From my experience, that makes some of the data so subjective that it's almost not worth including. It's not a big enough range to capture significant data to form conclusions.
That said, I enjoyed reading the information. It's a great start. I am looking forward to more in-depth reports from a venture that clearly has a huge stable of talent, drive, and determination to assist the wine industry in evolving with the rapidly media model.
Derek Bromley · 822 weeks ago
Paul Mabray · 822 weeks ago
RobBralow 61p · 822 weeks ago
The wine industry is still figuring bloggers out. Citizen journalists are great and all, but do they move cases of wine? When it comes down to it, that is what wineries want to know. And it is definitely a case-by-case basis (pun intended).

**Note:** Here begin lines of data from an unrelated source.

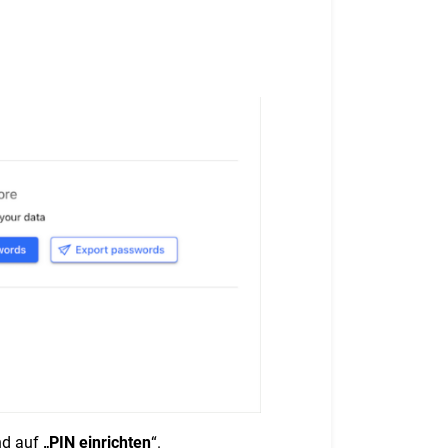
nd auf
„PIN einrichten
“.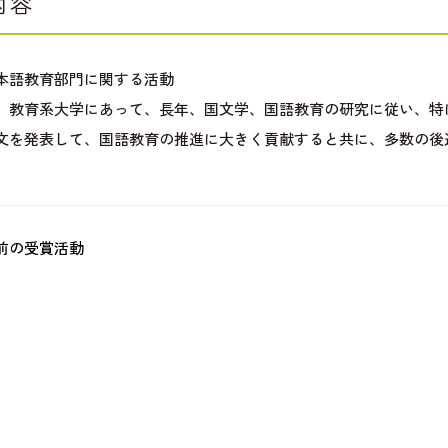
内容
本語教育部門に関する活動
、教育系大学にあって、長年、国文学、国語教育の研究に従い、特
文を発表して、国語教育の推進に大きく貢献すると共に、多数の後
前の受賞活動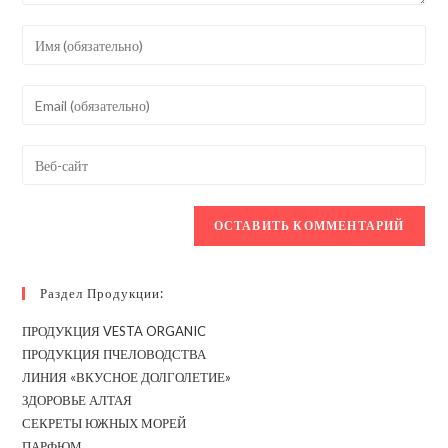
Введите
свое
имя
Введите
или
свой
имя
email-
Введите
пользователя,
адрес,
URL
чтобы
чтобы
вашего
прокомментировать
прокомментировать
веб-
сайта
(необязательно)
Раздел Продукции:
ПРОДУКЦИЯ VESTA ORGANIC
ПРОДУКЦИЯ ПЧЕЛОВОДСТВА
ЛИНИЯ «ВКУСНОЕ ДОЛГОЛЕТИЕ»
ЗДОРОВЬЕ АЛТАЯ
СЕКРЕТЫ ЮЖНЫХ МОРЕЙ
ПАРФЮМ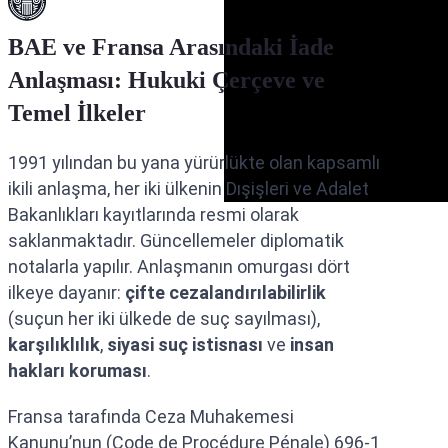
BAE ve Fransa Arasındaki İade
Anlaşması: Hukuki Çerçeve ve
Temel İlkeler
1991 yılından bu yana yürürlükte olan kapsamlı
ikili anlaşma, her iki ülkenin Dışişleri ve Adalet
Bakanlıkları kayıtlarında resmi olarak
saklanmaktadır. Güncellemeler diplomatik
notalarla yapılır. Anlaşmanın omurgası dört
ilkeye dayanır:
çifte cezalandırılabilirlik
(suçun her iki ülkede de suç sayılması),
karşılıklılık
,
siyasi suç istisnası
ve
insan
hakları koruması
.
Fransa tarafında Ceza Muhakemesi
Kanunu’nun (Code de Procédure Pénale) 696-1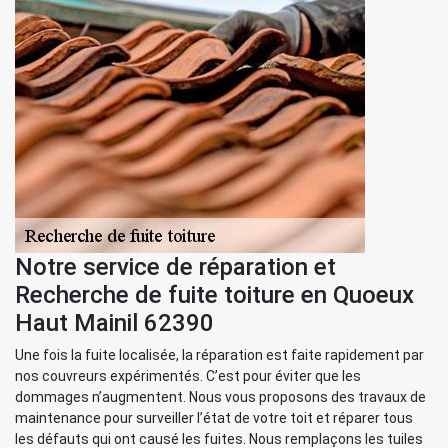
Notre service de réparation et
Recherche de fuite toiture en Quoeux
Haut Mainil 62390
Une fois la fuite localisée, la réparation est faite rapidement par
nos couvreurs expérimentés. C’est pour éviter que les
dommages n’augmentent. Nous vous proposons des travaux de
maintenance pour surveiller l’état de votre toit et réparer tous
les défauts qui ont causé les fuites. Nous remplaçons les tuiles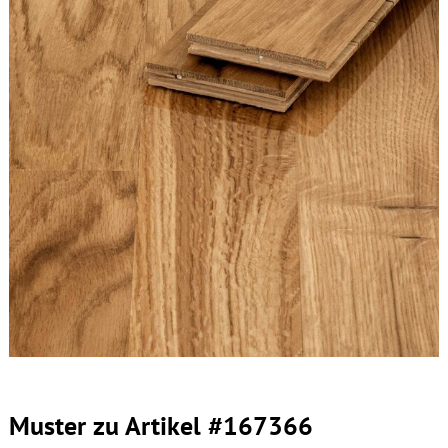
Muster zu Artikel #167366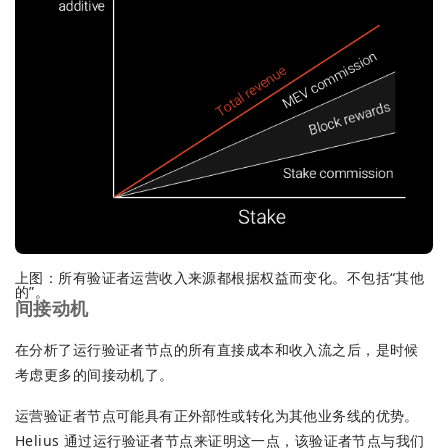
上图：所有验证者运营收入来源都根据权益而变化。不包括“其他
的”。
间接动机
在分析了运行验证者节点的所有直接成本和收入流之后，是时候
考虑更多的间接动机了。
运营验证者节点可能具有正外部性或转化为其他业务线的优势。
Helius 通过运行验证者节点来证明这一点，该验证者节点与我们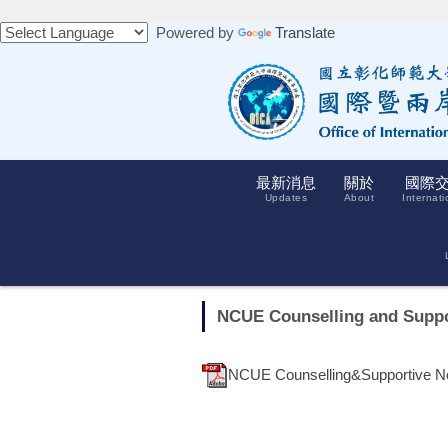
跳
Powered by
Translate
到
主
要
內
容
區
最新消息
關於
國際
Updates
About
Internati
NCUE Counselling and Suppo
NCUE Counselling&Supportive Ne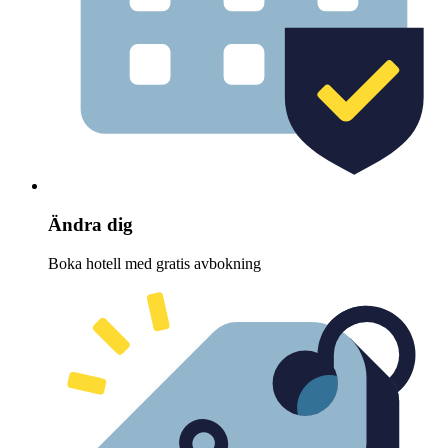
Ändra dig
Boka hotell med gratis avbokning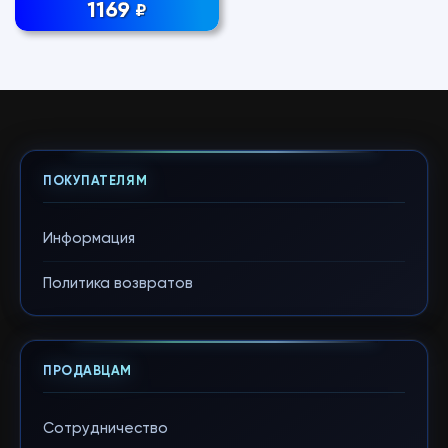
1169
₽
ПОКУПАТЕЛЯМ
Информация
Политика возвратов
ПРОДАВЦАМ
Сотрудничество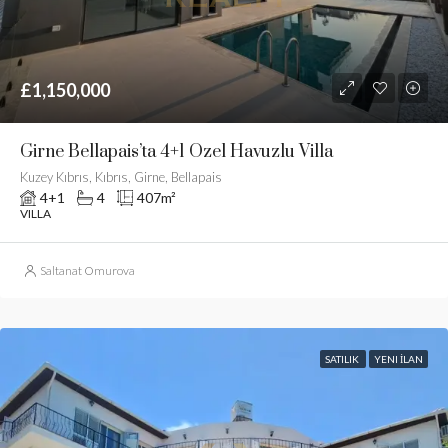
£1,150,000
Girne Bellapais’ta 4+1 Özel Havuzlu Villa
Kuzey Kıbrıs, Kıbrıs, Girne, Bellapais
4+1
4
407
m²
VILLA
Saltanat Omurova
SATILIK
YENI İLAN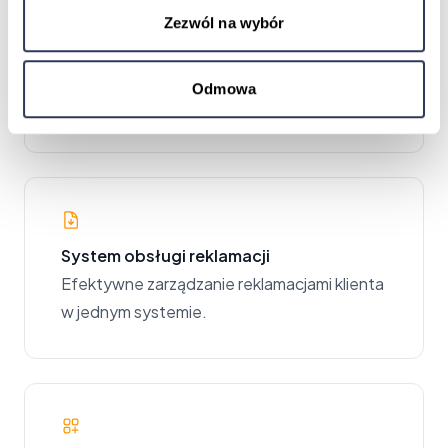
SOD
Zezwól na wybór
System obiegu dokumentów automatyzuje
procesy firmowe i zwiększa
Odmowa
bezpieczeństwo.
System obsługi reklamacji
Efektywne zarządzanie reklamacjami klienta
w jednym systemie.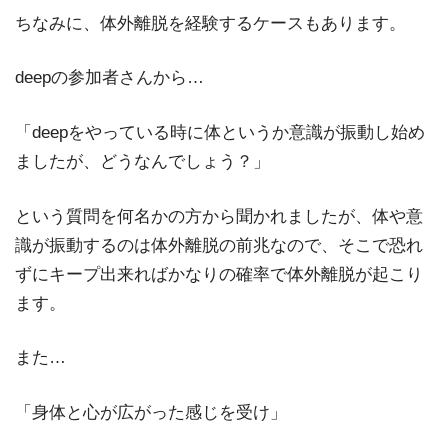
ちなみに、体外離脱を経験するケースもあります。
deepの参加者さんから…
「deepをやっている時に体というか意識が振動し始め
ましたが、どうなんでしょう？」
という質問を何名かの方から聞かれましたが、体や意
識が振動するのは体外離脱の前兆なので、そこで恐れ
ずにキープ出来ればかなりの確率で体外離脱が起こり
ます。
また…
「身体と心が広がった感じを受け」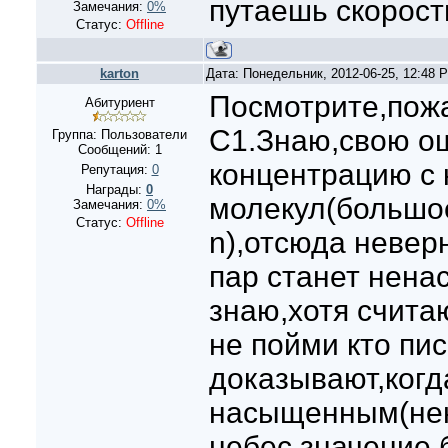
путаешь скорост
Замечания:
0%
Статус:
Offline
karton
Дата: Понедельник, 2012-06-25, 12:48
Посмотрите,пож
Абитуриент
С1.Знаю,свою о
Группа: Пользователи
Сообщений:
1
концентрацию с 
Репутация:
0
Награды:
0
молекул(большо
Замечания:
0%
Статус:
Offline
n),отсюда невер
пар станет нен
знаю,хотя счита
не пойми кто пи
доказывают,когд
насыщенным(не
небес значение б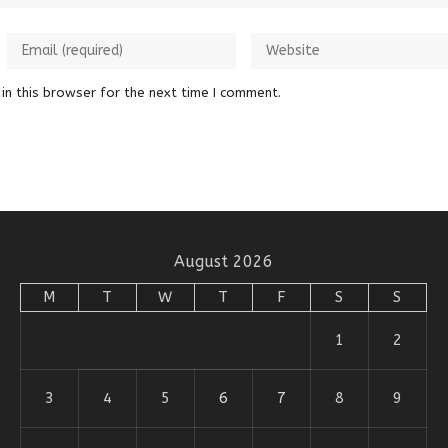
in this browser for the next time I comment.
August 2026
M
T
W
T
F
S
S
1
2
3
4
5
6
7
8
9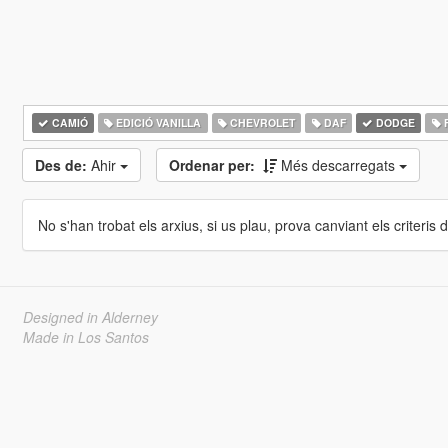
CAMIÓ
EDICIÓ VANILLA
CHEVROLET
DAF
DODGE
Des de:
Ahir
Ordenar per:
Més descarregats
No s'han trobat els arxius, si us plau, prova canviant els criteris de
Designed in Alderney
Made in Los Santos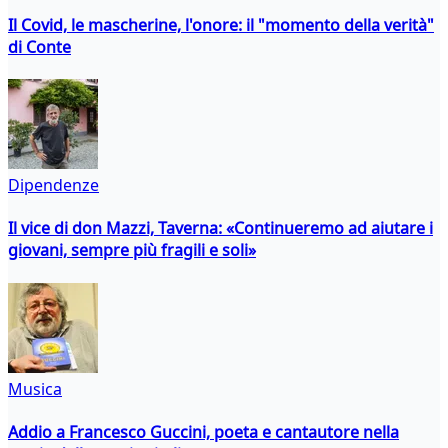
Il Covid, le mascherine, l'onore: il "momento della verità"
di Conte
Dipendenze
Il vice di don Mazzi, Taverna: «Continueremo ad aiutare i
giovani, sempre più fragili e soli»
Musica
Addio a Francesco Guccini, poeta e cantautore nella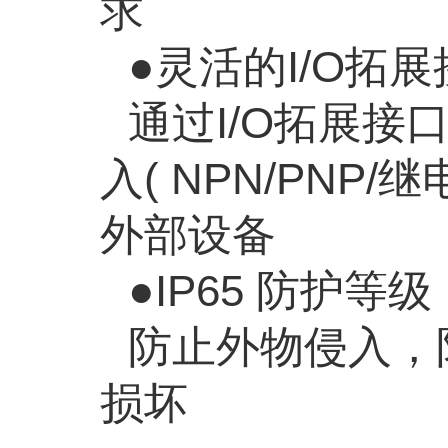
求
●灵活的
I/O
拓展
通过
I/O
拓展接
入
( NPN/PNP/
继
外部设备
●
IP65
防护等级
防止外物侵入，
损坏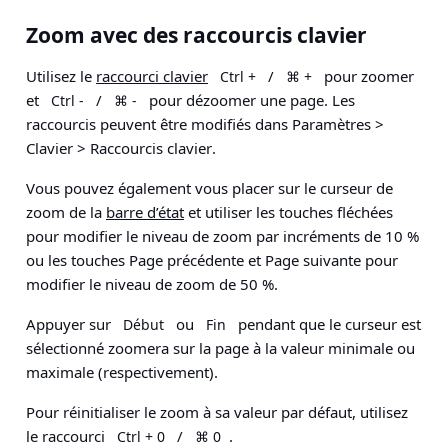
Zoom avec des raccourcis clavier
Utilisez le
raccourci clavier
/
pour zoomer
Ctrl +
⌘ +
et
/
pour dézoomer une page. Les
Ctrl -
⌘ -
raccourcis peuvent être modifiés dans
Paramètres
>
Clavier
>
Raccourcis clavier
.
Vous pouvez également vous placer sur le curseur de
zoom de la
barre d’état
et utiliser les touches fléchées
pour modifier le niveau de zoom par incréments de 10 %
ou les touches Page précédente et Page suivante pour
modifier le niveau de zoom de 50 %.
Appuyer sur
ou
pendant que le curseur est
Début
Fin
sélectionné zoomera sur la page à la valeur minimale ou
maximale (respectivement).
Pour réinitialiser le zoom à sa valeur par défaut, utilisez
le raccourci
/
.
Ctrl + 0
⌘ 0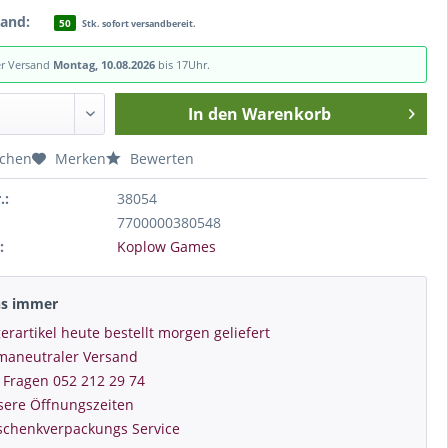
tand:
50
Stk. sofort versandbereit.
er Versand
Montag, 10.08.2026
bis 17Uhr.
In den
Warenkorb
ichen
Merken
Bewerten
.:
38054
7700000380548
:
Koplow Games
ns immer
erartikel heute bestellt morgen geliefert
imaneutraler Versand
 Fragen 052 212 29 74
sere Öffnungszeiten
schenkverpackungs Service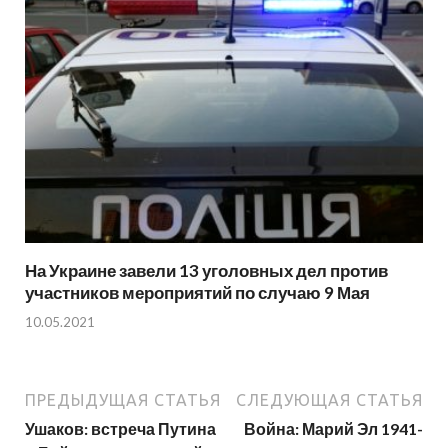
На Украине завели 13 уголовных дел против
участников мероприятий по случаю 9 Мая
10.05.2021
ПРЕДЫДУЩАЯ СТАТЬЯ
СЛЕДУЮЩАЯ СТАТЬЯ
Ушаков: встреча Путина
Война: Марий Эл 1941-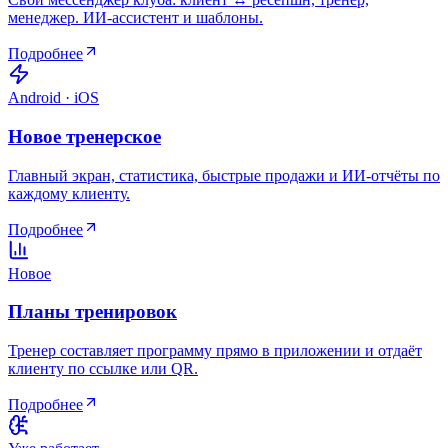
менеджер. ИИ-ассистент и шаблоны.
Подробнее
Android · iOS
Новое тренерское
Главный экран, статистика, быстрые продажи и ИИ-отчёты по
каждому клиенту.
Подробнее
Новое
Планы тренировок
Тренер составляет программу прямо в приложении и отдаёт
клиенту по ссылке или QR.
Подробнее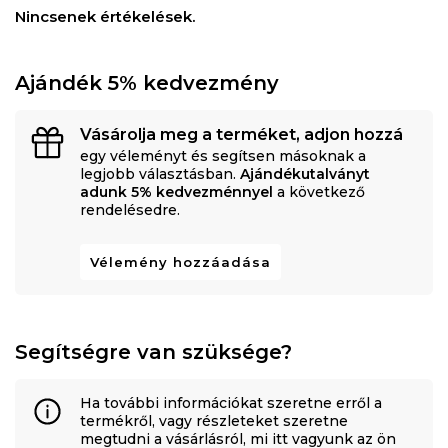
Nincsenek értékelések.
Ajándék 5% kedvezmény
Vásárolja meg a terméket, adjon hozzá
egy véleményt és segítsen másoknak a
legjobb választásban.
Ajándékutalványt
adunk 5% kedvezménnyel
a következő
rendelésedre.
Vélemény hozzáadása
Segítségre van szüksége?
Ha további információkat szeretne erről a
termékről, vagy részleteket szeretne
megtudni a vásárlásról, mi itt vagyunk az ön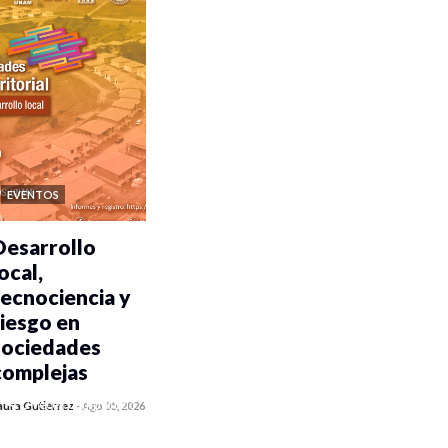
EVENTOS
Desarrollo
ocal,
tecnociencia y
riesgo en
sociedades
complejas
0 veces compartido
aura Gutiérrez
-
Ago 05, 2026
406 vistas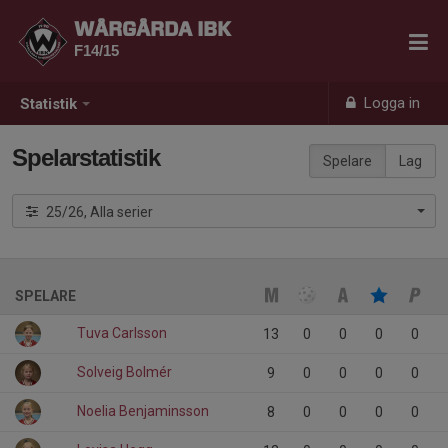
WÅRGÅRDA IBK
F14/15
Logga in
Statistik
Spelarstatistik
Spelare
Lag
25/26, Alla serier
SPELARE
Tuva Carlsson
13
0
0
0
0
Solveig Bolmér
9
0
0
0
0
Noelia Benjaminsson
8
0
0
0
0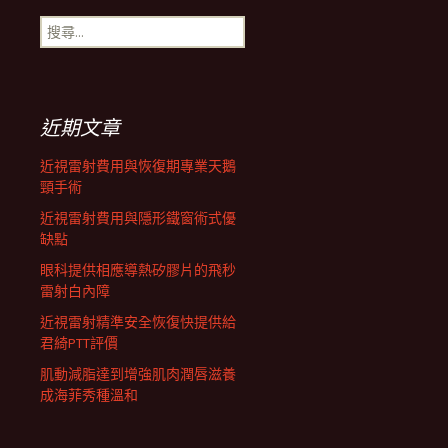
搜
航
尋
關
鍵
列
字:
近期文章
近視雷射費用與恢復期專業天鵝
頸手術
近視雷射費用與隱形鐵窗術式優
缺點
眼科提供相應導熱矽膠片的飛秒
雷射白內障
近視雷射精準安全恢復快提供給
君綺PTT評價
肌動減脂達到增強肌肉潤唇滋養
成海菲秀種溫和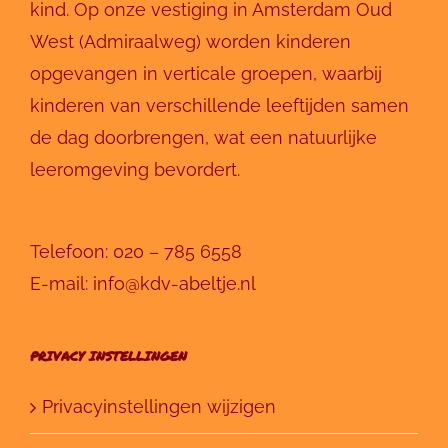
kind. Op onze vestiging in Amsterdam Oud
West (Admiraalweg) worden kinderen
opgevangen in verticale groepen, waarbij
kinderen van verschillende leeftijden samen
de dag doorbrengen, wat een natuurlijke
leeromgeving bevordert.
Telefoon:
020 – 785 6558
E-mail:
info@kdv-abeltje.nl
PRIVACY INSTELLINGEN
Privacyinstellingen wijzigen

There are some bloggers out there that blog for the love of wine, some do it because they have an audience they want to express information towards. It is the bloggers that write just to secure free samples that wineries (and PR people) need to identify, although perhaps that subset is also influential. The Wine Whore certainly has an audience and his stated goal is to simply get free samples. Not necessarily a bad thing.
Paul Mabray · 822 weeks ago
WineWonkette · 822 weeks ago
With regard to his point: "You don't see quotes of bloggers on shelf talkers?" Who puts together those shelf talkers? The PR people. They CONTROL what goes on the shelf talkers. You start targeting bloggers and your PR, marketing and ad budget starts shrinking. You hire your own social media person, and you don't need quite so many people at the agency you've been paying. I've seen it. When a corporation hired me as the PR person, the agency rep felt threatened. As well she should have been. Because I had only one "account" I got better results. And the company cut the PR budget with the agency. The agency can get better deals with ad placements, and it's easier to measure results. PR is much more difficult to measure. And when you target bloggers, we're talking about PR.
Of course there's no need to throw the baby out with the bath water, you can't just stop counting on the traditional print media and target only bloggers. But let's be honest here. While it's difficult to target the bloggers who are going to give you the most ROI, it's those who advise the industry on which media to use who are the gatekeepers of success. There is a way to incorporate a variety of media, including bloggers into the mix -- but you must be willing to put your clients interests ahead of your own safe cocoon of "if it isn't broken, why try to fix it?"
RobBralow 61p · 822 weeks ago
If I did not suggest to my client that there is a new hot technology out there and we should check it out, then someone else will. Status quo does me no favors.
Paul Mabray · 822 weeks ago
RobBralow 61p · 822 weeks ago
WineWonkette · 822 weeks ago
Regarding qualifying or quantifying bloggers: Even when they do provide info, don't you have to take somewhat on faith? And HOW do you quantify it? It's much like worth-of-mouth marketing. Its under the radar, but often extremely effective if you can develop a relationship with the blogger, and in-turn his readers/consumers.